◆ Directions: From the entries below, gather each line containing the word "House".

(Saved data entries)
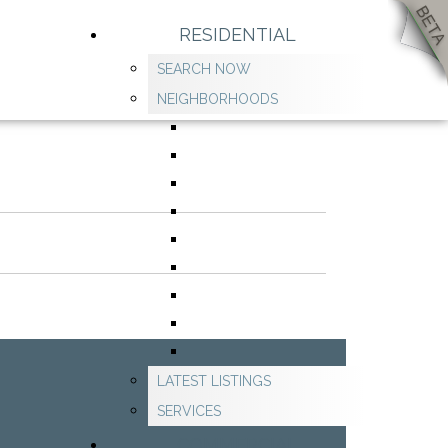
RESIDENTIAL
SEARCH NOW
NEIGHBORHOODS
LATEST LISTINGS
SERVICES
COMMERCIAL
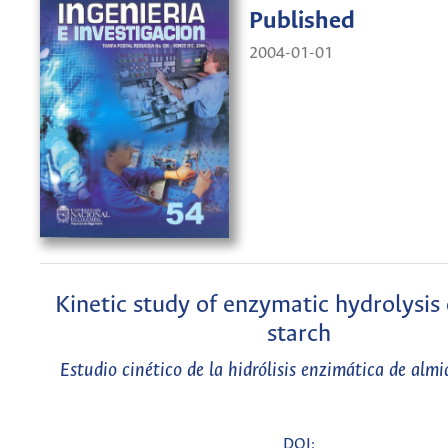
Published
2004-01-01
Kinetic study of enzymatic hydrolysis
starch
Estudio cinético de la hidrólisis enzimática de alm
DOI:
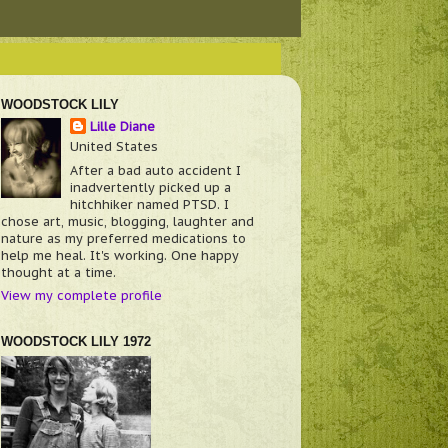
WOODSTOCK LILY
Lille Diane
United States
After a bad auto accident I
inadvertently picked up a
hitchhiker named PTSD. I
chose art, music, blogging, laughter and
nature as my preferred medications to
help me heal. It's working. One happy
thought at a time.
View my complete profile
WOODSTOCK LILY 1972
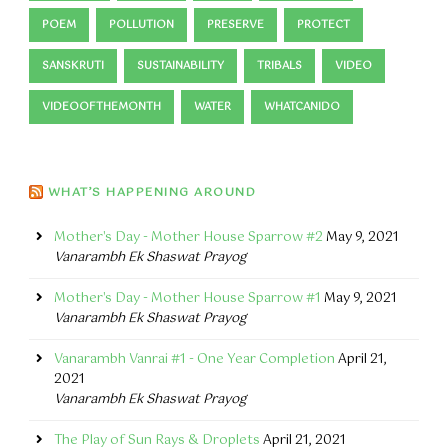
POEM
POLLUTION
PRESERVE
PROTECT
SANSKRUTI
SUSTAINABILITY
TRIBALS
VIDEO
VIDEOOFTHEMONTH
WATER
WHATCANIDO
WHAT’S HAPPENING AROUND
Mother's Day - Mother House Sparrow #2
May 9, 2021
Vanarambh Ek Shaswat Prayog
Mother's Day - Mother House Sparrow #1
May 9, 2021
Vanarambh Ek Shaswat Prayog
Vanarambh Vanrai #1 - One Year Completion
April 21,
2021
Vanarambh Ek Shaswat Prayog
The Play of Sun Rays & Droplets
April 21, 2021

◆ The answer:
Mother's Day - Mother House Sparrow #2
Mother's Day - Mother House Sparrow #1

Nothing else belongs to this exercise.